China is not Russia, and Taiwan is not Ukraine. Broad-brush similarities exist, and how these situations impact each other can be examined. Of course, the aggressors are both Eurasian autocrats, and the failures of one power can influence the decisions of another. As William Burns, the head of the Central Intelligence Agency posited at a Financial Times event in Washington, Xi’s government is taking notes on Ukrainian resistance.

“I think the Chinese leadership is looking very carefully at all this — at the costs and consequences of any effort to use force to gain control over Taiwan,” said Burns. However, he forewarned, “I don’t for a minute think that this has eroded Xi’s determination over time to gain control over Taiwan.”

Besides how aggressors themselves differ, it is also crucial to contextualize the dissimilarity between the victims and the United States. As Kharis Templeman suggests, American interests in Ukraine are “recent, limited, and subsumed under broader concerns about Russia’s challenge to the post-Cold War European security order.” On the other hand, although many, including former Secretary of State Mike Pompeo, criticize America’s decision to not officially recognize the island nation, the relationship between both is storied, stronger, and more beneficial for America.

“The United States approach to Taiwan has remained consistent across decades and administrations,” the State Department stresses. To put it simply, Taiwan’s economy not only punches well above its weight, but in 2020, it was also America’s 9th-largest trading partner, with $106 billion in two-way trade in goods and services, dwarfing its European counterpart whose trade is $3.8 billion, making it 67th on the list.

As a pioneer in chip manufacturing, the Taiwan Semiconductor Manufacturing Company, or TSMC, vaulted Taiwan to the top of the international market, effectively securing dominance over 84% of it. This renders Taiwan geopolitically significant to the U.S. and China, both of which are dependent on TSMC’s supply. With the U.S. incentivizing TSMC and others to enter its shores and relieve its dependence on overseas suppliers, China is left fuming.
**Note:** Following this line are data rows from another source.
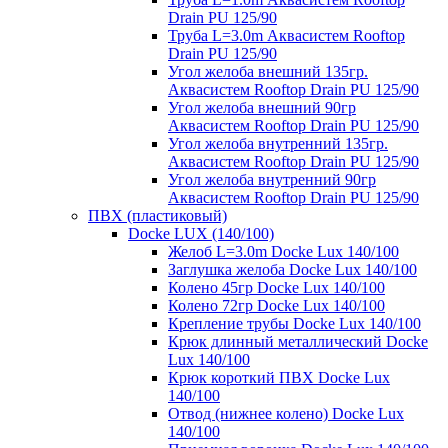
Drain PU 125/90
Труба L=3.0m Аквасистем Rooftop
Drain PU 125/90
Угол желоба внешний 135гр.
Аквасистем Rooftop Drain PU 125/90
Угол желоба внешний 90гр
Аквасистем Rooftop Drain PU 125/90
Угол желоба внутренний 135гр.
Аквасистем Rooftop Drain PU 125/90
Угол желоба внутренний 90гр
Аквасистем Rooftop Drain PU 125/90
ПВХ (пластиковый)
Docke LUX (140/100)
Желоб L=3.0m Docke Lux 140/100
Заглушка желоба Docke Lux 140/100
Колено 45гр Docke Lux 140/100
Колено 72гр Docke Lux 140/100
Крепление трубы Docke Lux 140/100
Крюк длинный металлический Docke
Lux 140/100
Крюк короткий ПВХ Docke Lux
140/100
Отвод (нижнее колено) Docke Lux
140/100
China’s chip dependency could be satiated by seizing Taiwan, but that’s not without the cost of devastating consequences to the global economy.

For those worrying about the effects of the war in Ukraine on the world economy, a plausible invasion of Taiwan would result in an incomparable supply chain catastrophe. The tumult would not be even close since one nation’s main import is natural gas and oil, which are important, but not necessarily scarce, and the other controls one of the most vital markets of the 21st century. In America’s eyes, a Taiwan invasion would translate into allowing China to attain a comparative advantage in global trade while granting the upper hand in cybersecurity efforts.
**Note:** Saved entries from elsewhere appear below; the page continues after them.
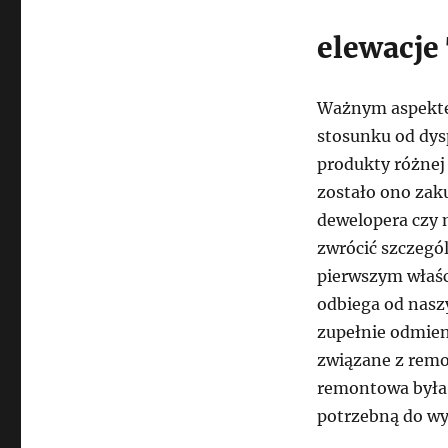
elewacje
Ważnym aspektem
stosunku od dys
produkty różnej
zostało ono zaku
dewelopera czy 
zwrócić szczegó
pierwszym właśc
odbiega od nasz
zupełnie odmien
związane z remon
remontowa była 
potrzebną do wy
This is not to say that interest in Ukraine is worthless. Still, if we care about honesty, then we should stop talking about signals and critical tests and say the truth: Taiwan is more important to the United States than Ukraine. Additionally, as illustrated by Alan Wachman in Why Taiwan? the geostrategic significance of the island, in terms of maritime commerce and naval power, is of extreme interest to our main rival on the world stage. Hence, the disparities in our interests.
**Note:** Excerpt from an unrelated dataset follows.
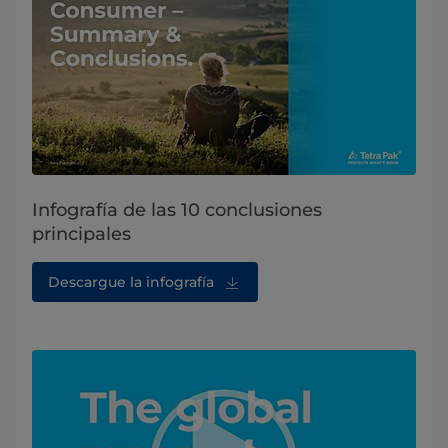
Infografía de las 10 conclusiones
principales
Descargue la infografía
With these considerations in mind, we must rebuke the lazy analysis of those who try to take advantage of our cognitive shortcuts. Fears may make it easy to conclude that Taiwan will just become Ukraine 2.0., but thoughts say otherwise.
As citizens, we should avoid enamoring ourselves with mellifluous narratives and continue to demand a foreign policy that asks the tough questions: What is in our interest? What do we win? What do we lose? Why is it our mission? What else can we do?